These graphs are from pretty early into training but they should help with debugging. For debugging reasons my batch is 1. These graphs use the LIF node out layers and that setup

0 replies

Hananel-Hazan · 2024-10-27T23:30:25Z

Hananel-Hazan
Oct 27, 2024
Maintainer

Thank you for sharing the graphs. The network code looks good.

To begin with, let's remove the upper and lower bounds on the weights in each layer, specifically eliminating wmin=-1 and wmax=1, allowing the weights to reach higher values.

Additionally, for debugging purposes, I recommend removing the second middle layer. This will help us observe if the output weights change. I suspect that there may not be enough activity in the deeper layers to produce meaningful weight changes. In spiking neurons, there's a risk of vanishing spikes, where deeper layers receive progressively fewer spikes, resulting in diminished weight updates compared to layers connected directly to the input.

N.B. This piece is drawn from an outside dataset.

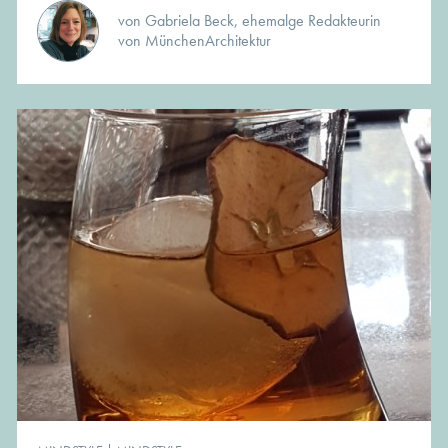
von Gabriela Beck, ehemalge Redakteurin
von MünchenArchitektur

Furthermore, for the MSTDP to be effective, the output layer needs to synchronize between presynaptic and postsynaptic spikes. Since the output layer currently lacks postsynaptic spikes, you should guide it similarly to supervised learning by stimulating the neurons that need to be active while inhibiting those that should not. This approach will allow MSTDP to be effective and facilitate appropriate weight changes. There is an example in BindsNET that can demonstrate such a process (supervise MNIST)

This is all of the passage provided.